* **Work item**: Every entry gets copied exactly. No images go into the copy.

* **Records for this task**:
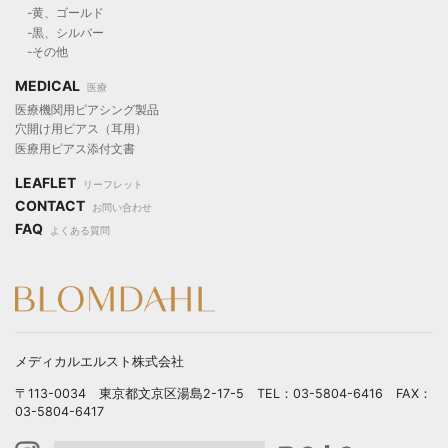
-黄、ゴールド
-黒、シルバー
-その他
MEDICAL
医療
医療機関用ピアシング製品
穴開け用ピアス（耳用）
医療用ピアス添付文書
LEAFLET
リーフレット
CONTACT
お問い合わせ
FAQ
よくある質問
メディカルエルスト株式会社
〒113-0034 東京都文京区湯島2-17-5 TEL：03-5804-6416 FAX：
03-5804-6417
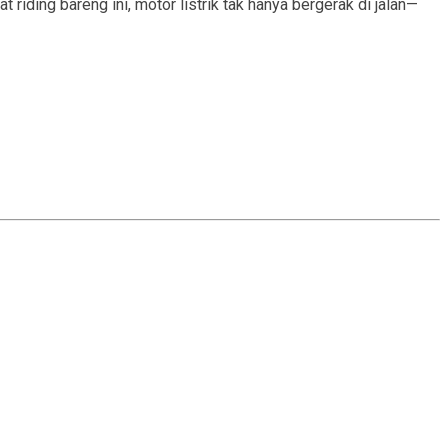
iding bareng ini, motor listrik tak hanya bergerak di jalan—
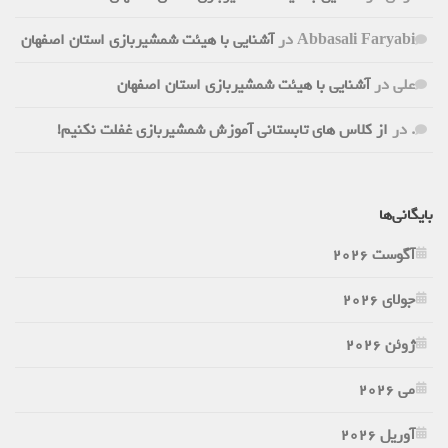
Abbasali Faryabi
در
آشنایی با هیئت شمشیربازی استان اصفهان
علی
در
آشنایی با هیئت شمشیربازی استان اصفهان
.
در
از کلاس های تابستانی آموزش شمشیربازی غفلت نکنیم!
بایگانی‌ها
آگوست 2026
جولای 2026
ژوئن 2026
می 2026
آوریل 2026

* **The answer**:
-黄、ゴールド
-黒、シルバー
-その他
MEDICAL
医療
医療機関用ピアシング製品
穴開け用ピアス（耳用）
医療用ピアス添付文書
LEAFLET
リーフレット
CONTACT
お問い合わせ
FAQ
よくある質問
メディカルエルスト株式会社
〒113-0034 東京都文京区湯島2-17-5 TEL：03-5804-6416 FAX：
03-5804-6417
iding bareng ini, motor listrik tak hanya bergerak di jalan—
Abbasali Faryabi
در
آشنایی با هیئت شمشیربازی استان اصفهان
علی
در
آشنایی با هیئت شمشیربازی استان اصفهان
.
در
از کلاس های تابستانی آموزش شمشیربازی غفلت نکنیم!
بایگانی‌ها
آگوست 2026
جولای 2026
ژوئن 2026
می 2026
آوریل 2026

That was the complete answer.